◆ Activity:
In the records below, find every line with the word "Perché" and copy it.

◆ Exercise inputs:
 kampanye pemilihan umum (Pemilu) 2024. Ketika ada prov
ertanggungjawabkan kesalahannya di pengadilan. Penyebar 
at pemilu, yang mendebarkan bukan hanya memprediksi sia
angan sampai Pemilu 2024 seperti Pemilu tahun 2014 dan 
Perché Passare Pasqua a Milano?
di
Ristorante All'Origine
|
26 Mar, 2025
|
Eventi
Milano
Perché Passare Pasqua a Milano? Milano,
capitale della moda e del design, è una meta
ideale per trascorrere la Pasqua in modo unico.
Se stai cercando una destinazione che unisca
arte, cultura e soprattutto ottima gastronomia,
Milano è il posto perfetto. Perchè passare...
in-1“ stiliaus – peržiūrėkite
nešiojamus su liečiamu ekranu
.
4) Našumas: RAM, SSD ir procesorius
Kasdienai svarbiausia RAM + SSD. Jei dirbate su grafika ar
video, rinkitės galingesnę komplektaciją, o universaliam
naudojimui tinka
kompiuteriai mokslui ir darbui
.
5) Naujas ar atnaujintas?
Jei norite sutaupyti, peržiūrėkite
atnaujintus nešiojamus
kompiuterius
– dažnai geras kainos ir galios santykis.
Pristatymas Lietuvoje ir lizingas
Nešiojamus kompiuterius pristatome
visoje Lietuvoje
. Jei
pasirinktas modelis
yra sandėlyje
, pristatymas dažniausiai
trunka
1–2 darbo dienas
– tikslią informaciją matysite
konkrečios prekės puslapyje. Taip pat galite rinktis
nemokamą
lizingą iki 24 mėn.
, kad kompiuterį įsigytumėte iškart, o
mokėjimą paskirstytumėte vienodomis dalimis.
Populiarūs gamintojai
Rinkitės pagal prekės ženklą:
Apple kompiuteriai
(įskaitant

==

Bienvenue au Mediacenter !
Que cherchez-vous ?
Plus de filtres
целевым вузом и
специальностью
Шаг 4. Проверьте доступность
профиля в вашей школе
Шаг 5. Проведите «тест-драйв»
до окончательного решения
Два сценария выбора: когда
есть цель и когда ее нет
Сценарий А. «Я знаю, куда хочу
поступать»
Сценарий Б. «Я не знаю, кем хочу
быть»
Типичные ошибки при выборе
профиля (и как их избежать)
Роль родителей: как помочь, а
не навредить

◆ Output of the exercise:
Perché Passare Pasqua a Milano?
Perché Passare Pasqua a Milano? Milano,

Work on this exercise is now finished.